## WHAT NEEDS TO BE DONE
Write out every entry exactly; the pictures do not belong in the copy.

## INFORMATION SHOWN
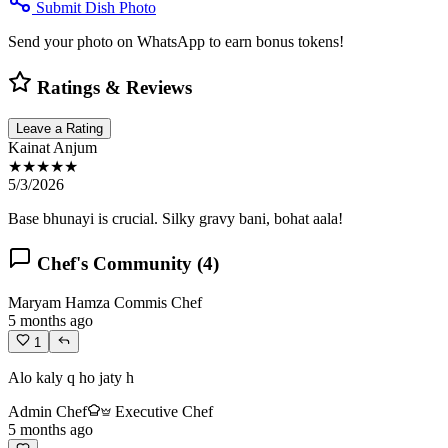
Submit Dish Photo
Send your photo on WhatsApp to earn bonus tokens!
Ratings & Reviews
Leave a Rating
Kainat Anjum
★★★★★
5/3/2026
Base bhunayi is crucial. Silky gravy bani, bohat aala!
Chef's Community (
4
)
Maryam Hamza
Commis Chef
5 months ago
1
Alo kaly q ho jaty h
Admin Chef
Executive Chef
5 months ago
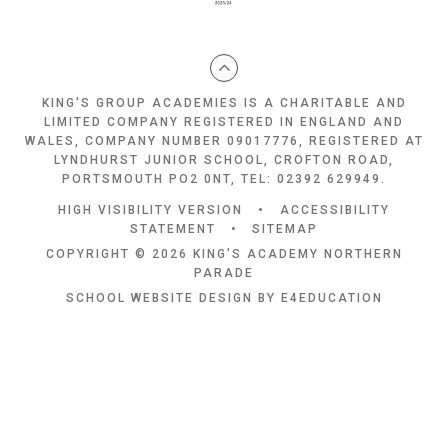
KING'S GROUP ACADEMIES IS A CHARITABLE AND
LIMITED COMPANY REGISTERED IN ENGLAND AND
WALES, COMPANY NUMBER 09017776, REGISTERED AT
LYNDHURST JUNIOR SCHOOL, CROFTON ROAD,
PORTSMOUTH PO2 0NT, TEL: 02392 629949.
HIGH VISIBILITY VERSION
•
ACCESSIBILITY
STATEMENT
•
SITEMAP
COPYRIGHT © 2026 KING'S ACADEMY NORTHERN
PARADE
SCHOOL WEBSITE DESIGN BY
E4EDUCATION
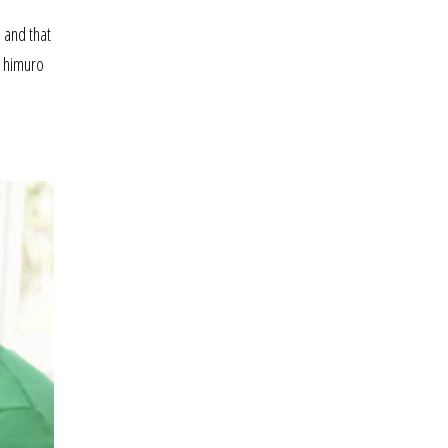
 and that
t himuro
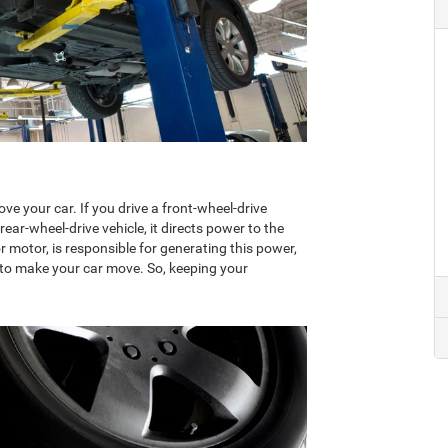
e your car. If you drive a front-wheel-drive
 rear-wheel-drive vehicle, it directs power to the
 motor, is responsible for generating this power,
go to make your car move. So, keeping your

## TASK RESULT
Submit Dish Photo
Send your photo on WhatsApp to earn bonus tokens!
Ratings & Reviews
Leave a Rating
Kainat Anjum
★★★★★
5/3/2026
Base bhunayi is crucial. Silky gravy bani, bohat aala!
Chef's Community (
4
)
Maryam Hamza
Commis Chef
5 months ago
1
Alo kaly q ho jaty h
Admin Chef
Executive Chef
5 months ago
KING'S GROUP ACADEMIES IS A CHARITABLE AND
LIMITED COMPANY REGISTERED IN ENGLAND AND
WALES, COMPANY NUMBER 09017776, REGISTERED AT
LYNDHURST JUNIOR SCHOOL, CROFTON ROAD,
PORTSMOUTH PO2 0NT, TEL: 02392 629949.
HIGH VISIBILITY VERSION
•
ACCESSIBILITY
STATEMENT
•
SITEMAP
COPYRIGHT © 2026 KING'S ACADEMY NORTHERN
PARADE
SCHOOL WEBSITE DESIGN BY
E4EDUCATION
 and that
t himuro
e your car. If you drive a front-wheel-drive
 rear-wheel-drive vehicle, it directs power to the
 motor, is responsible for generating this power,
go to make your car move. So, keeping your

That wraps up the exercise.